EXERCISE:
Only a number is wanted here: how many lines in the entries below contain the word "cerca".

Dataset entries
-*-*-

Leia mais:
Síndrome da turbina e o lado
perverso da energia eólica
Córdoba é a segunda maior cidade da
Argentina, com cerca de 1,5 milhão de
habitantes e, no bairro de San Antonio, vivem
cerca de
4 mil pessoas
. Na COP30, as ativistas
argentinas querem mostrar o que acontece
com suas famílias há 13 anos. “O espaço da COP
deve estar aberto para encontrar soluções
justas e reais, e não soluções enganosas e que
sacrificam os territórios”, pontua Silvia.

-*-*-

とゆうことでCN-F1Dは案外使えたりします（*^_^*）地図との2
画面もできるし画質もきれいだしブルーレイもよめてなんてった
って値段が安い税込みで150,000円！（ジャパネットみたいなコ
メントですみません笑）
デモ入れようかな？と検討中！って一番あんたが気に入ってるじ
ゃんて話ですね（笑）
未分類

-*-*-

EXPECTED ANSWER:
2